**Required action**
Scan the entries below. Report each line where the string "logo" occurs.

Stored records:
--- START ---
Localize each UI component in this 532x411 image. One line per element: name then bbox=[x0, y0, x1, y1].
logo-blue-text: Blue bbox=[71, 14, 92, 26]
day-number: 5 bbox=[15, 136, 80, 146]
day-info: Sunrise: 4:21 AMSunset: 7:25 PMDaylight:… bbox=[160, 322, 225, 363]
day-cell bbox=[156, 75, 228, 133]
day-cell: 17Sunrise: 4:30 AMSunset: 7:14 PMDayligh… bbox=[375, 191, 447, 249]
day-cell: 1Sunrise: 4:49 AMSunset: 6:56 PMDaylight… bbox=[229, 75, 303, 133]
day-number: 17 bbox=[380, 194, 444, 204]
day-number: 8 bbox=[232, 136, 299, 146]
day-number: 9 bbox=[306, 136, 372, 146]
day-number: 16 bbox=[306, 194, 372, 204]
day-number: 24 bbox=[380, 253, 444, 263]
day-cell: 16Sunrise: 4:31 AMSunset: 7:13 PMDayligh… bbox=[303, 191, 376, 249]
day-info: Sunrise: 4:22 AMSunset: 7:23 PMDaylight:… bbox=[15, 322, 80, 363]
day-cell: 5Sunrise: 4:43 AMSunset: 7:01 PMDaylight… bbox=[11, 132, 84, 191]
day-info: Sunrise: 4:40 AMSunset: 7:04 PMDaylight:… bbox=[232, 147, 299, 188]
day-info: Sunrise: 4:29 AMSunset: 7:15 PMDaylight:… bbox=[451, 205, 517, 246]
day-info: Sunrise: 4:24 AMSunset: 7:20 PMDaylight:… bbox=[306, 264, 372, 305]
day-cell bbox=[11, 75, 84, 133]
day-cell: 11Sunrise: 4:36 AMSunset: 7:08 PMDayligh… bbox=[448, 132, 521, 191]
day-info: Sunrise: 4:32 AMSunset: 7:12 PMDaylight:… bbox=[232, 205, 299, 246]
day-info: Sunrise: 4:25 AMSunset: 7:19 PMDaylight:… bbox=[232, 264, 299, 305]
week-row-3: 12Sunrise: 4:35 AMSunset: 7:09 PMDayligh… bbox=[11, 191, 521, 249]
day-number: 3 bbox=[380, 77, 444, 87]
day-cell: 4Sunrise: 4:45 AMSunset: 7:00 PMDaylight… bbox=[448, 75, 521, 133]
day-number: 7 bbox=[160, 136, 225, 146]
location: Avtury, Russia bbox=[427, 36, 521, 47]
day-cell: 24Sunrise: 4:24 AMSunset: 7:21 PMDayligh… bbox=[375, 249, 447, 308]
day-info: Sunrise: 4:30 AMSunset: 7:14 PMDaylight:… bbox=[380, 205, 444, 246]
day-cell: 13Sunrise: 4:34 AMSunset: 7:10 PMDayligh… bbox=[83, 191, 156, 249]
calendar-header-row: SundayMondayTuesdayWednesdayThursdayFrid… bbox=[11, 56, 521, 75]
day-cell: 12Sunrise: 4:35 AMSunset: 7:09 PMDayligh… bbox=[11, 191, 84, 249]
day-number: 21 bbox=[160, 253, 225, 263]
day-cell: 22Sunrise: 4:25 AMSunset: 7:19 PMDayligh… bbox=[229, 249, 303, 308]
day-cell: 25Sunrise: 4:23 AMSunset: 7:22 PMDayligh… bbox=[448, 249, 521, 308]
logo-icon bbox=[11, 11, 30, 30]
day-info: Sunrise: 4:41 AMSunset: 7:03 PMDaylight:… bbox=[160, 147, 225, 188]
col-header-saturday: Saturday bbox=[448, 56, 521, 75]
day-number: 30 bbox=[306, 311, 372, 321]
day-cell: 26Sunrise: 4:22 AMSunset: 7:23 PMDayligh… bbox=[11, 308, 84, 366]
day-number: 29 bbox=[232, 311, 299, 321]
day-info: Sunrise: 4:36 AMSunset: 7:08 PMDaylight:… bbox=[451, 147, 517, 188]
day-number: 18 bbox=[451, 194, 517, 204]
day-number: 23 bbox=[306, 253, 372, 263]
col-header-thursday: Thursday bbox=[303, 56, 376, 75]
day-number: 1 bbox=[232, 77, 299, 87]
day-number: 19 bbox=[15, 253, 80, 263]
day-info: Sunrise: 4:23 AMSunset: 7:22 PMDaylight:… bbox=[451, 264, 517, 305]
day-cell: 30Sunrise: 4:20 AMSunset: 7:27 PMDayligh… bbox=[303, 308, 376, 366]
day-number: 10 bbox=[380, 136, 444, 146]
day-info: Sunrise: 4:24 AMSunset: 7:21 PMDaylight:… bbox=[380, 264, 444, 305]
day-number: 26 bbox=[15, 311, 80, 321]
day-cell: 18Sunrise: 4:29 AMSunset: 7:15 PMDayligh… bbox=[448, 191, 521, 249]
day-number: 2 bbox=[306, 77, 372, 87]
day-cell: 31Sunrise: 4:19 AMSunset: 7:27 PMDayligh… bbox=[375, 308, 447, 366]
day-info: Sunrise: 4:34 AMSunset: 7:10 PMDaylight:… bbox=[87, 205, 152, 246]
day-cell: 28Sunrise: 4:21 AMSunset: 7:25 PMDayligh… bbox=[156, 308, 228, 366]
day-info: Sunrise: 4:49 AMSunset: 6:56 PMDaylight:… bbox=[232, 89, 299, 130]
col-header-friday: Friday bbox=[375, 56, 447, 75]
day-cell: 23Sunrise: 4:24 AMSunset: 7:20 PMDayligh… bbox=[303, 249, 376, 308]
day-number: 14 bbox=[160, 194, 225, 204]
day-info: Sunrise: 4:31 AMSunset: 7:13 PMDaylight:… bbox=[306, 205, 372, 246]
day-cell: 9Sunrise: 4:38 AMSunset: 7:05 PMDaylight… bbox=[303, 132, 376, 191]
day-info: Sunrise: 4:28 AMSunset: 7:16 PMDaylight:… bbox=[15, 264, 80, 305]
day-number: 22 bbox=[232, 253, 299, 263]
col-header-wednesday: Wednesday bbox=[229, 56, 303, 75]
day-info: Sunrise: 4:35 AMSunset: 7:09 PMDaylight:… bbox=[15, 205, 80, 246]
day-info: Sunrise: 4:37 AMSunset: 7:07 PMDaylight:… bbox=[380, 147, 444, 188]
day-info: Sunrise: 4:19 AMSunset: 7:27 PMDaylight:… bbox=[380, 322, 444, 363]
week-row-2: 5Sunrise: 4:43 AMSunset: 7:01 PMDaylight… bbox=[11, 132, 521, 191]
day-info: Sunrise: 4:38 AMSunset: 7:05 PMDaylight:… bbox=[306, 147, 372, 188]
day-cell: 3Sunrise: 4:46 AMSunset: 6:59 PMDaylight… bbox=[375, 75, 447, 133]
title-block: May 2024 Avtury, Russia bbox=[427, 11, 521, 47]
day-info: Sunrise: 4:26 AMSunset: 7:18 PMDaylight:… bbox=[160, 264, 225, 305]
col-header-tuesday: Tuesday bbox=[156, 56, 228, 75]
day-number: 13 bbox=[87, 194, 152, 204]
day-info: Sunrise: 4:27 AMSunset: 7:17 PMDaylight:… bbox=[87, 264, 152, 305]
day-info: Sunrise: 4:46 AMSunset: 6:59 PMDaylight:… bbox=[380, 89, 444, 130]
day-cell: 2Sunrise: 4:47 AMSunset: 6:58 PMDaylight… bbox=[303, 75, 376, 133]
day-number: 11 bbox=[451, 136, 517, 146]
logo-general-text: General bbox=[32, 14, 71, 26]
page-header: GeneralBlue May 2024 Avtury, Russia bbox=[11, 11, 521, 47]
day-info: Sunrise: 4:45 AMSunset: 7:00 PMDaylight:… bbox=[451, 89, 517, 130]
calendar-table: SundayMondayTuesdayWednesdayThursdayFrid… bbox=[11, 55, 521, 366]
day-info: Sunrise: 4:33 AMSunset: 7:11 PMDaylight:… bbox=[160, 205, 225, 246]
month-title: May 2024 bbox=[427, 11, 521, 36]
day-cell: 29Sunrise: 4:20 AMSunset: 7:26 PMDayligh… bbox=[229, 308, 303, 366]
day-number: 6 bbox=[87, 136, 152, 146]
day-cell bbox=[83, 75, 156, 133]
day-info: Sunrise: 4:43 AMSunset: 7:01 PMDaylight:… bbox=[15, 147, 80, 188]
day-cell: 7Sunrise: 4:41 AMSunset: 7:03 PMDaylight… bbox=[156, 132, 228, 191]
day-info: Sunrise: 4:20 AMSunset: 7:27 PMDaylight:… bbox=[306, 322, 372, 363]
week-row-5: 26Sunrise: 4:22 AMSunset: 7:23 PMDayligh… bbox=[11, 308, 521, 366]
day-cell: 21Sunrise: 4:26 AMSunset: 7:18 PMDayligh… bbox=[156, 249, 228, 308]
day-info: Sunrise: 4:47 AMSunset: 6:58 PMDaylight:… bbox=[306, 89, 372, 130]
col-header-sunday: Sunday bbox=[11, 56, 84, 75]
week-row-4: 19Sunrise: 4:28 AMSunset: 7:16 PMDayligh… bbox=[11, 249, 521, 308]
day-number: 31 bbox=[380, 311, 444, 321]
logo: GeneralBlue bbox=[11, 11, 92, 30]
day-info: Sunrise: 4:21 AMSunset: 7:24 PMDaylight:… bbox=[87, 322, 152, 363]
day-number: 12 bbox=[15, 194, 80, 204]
--- END ---
**Response**
logo-blue-text: Blue bbox=[71, 14, 92, 26]
logo-icon bbox=[11, 11, 30, 30]
logo-general-text: General bbox=[32, 14, 71, 26]
logo: GeneralBlue bbox=[11, 11, 92, 30]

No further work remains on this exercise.